By Ed Runyan
The Ohio Environmental Protection Agency has granted a final permit modification to Warren to allow its waste-treatment facilities to treat wastewater generated by drilling for gas in the Marcellus Shale region.
Warren has been working through permit and testing issues for about two years and will be the first Ohio community to receive approval to accept it.
The city’s treatment plant at 2323 Main Ave. SW can immediately begin to accept up to 100,000 gallons per day of pretreated water containing salt of up to 50,000 parts per million, the EPA said.
Tom Angelo, Warren water-pollution control director, said the water will begin to flow into the plant as soon as Patriot Water Treatment on Sferra Drive Northwest in Warren Commerce Park is ready to start operations.
Angelo said he expects trucks to begin shipping water into Patriot’s facility by the end of the month. The water will then enter the city’s waste-collection system and flow to the treatment plant on the south end of town.
Patriot has built a 2.7-acre processing-center plant there to treat and store the water.
Angelo said Patriot’s plant will employ nine to 12 people, and the extra water treatment will result in $100,000 to $300,000 per year in additional revenue for the city. Additional employment would be realized in the trucking jobs related to moving the wastewater, he added.
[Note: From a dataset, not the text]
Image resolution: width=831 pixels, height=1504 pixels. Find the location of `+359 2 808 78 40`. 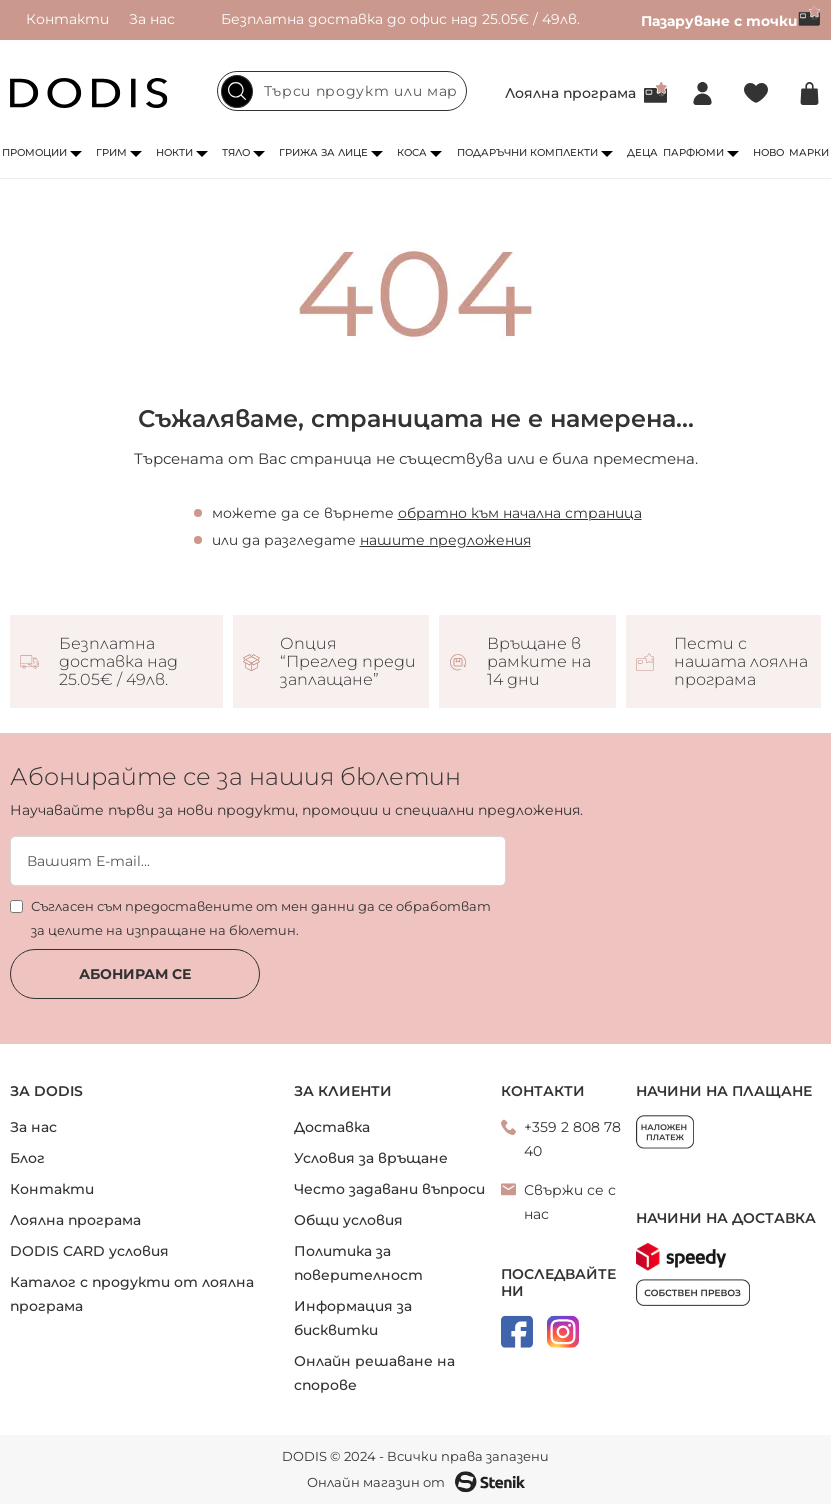

+359 2 808 78 40 is located at coordinates (572, 1139).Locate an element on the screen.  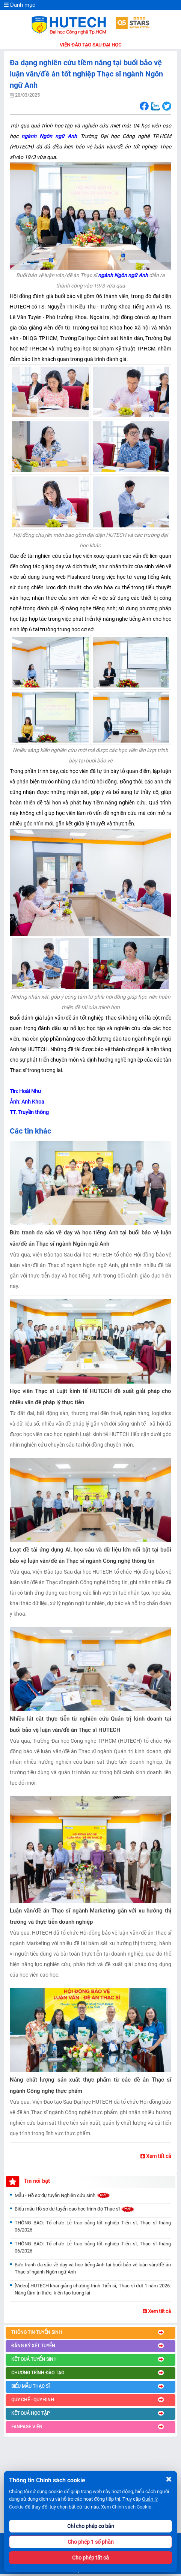
Danh mục is located at coordinates (19, 4).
The EPA said in a press release that Patriot will treat the water first to remove metals. The city will treat the low-salinity water next and discharge it into the Mahoning River.
Processing 100,000 gallons per day of wastewater will increase total dissolved solid concentrations in the Mahoning River by 60 parts per million, which should not cause significant biological impacts on the river or downstream drinking-water sources, the EPA said.
The water will come from wastewater generated from hydraulic fracturing of Marcellus Shale deposits located primarily in Pennsylvania and West Virginia, the EPA said.
Angelo said he believes most of the water will come from Patriot customers in western Pennsylvania.
There already are about 500 well-heads drilling into the Marcellus Shale in Western Pennsylvania, Angelo said, adding that the nearest water- treatment facility is in New Castle, Pa., which accepts about 300,000 gallons of such wastewater per day.
New Castle has been treating the water for about two years, he said.
Warren would like to see its limit of 100,000 gallons per day increased to 300,000, Angelo said, because the city’s studies indicate that the additional flow would not adversely harm the environment.
As the additional water enters the river, the city’s treatment plant will be required to monitor the amount of toxicity that results and its impact on aquatic life, the EPA said.
The city also must monitor monthly for chloride, sulfate, barium and strontium and submit an annual report detailing the presence of any naturally occurring radioactive material.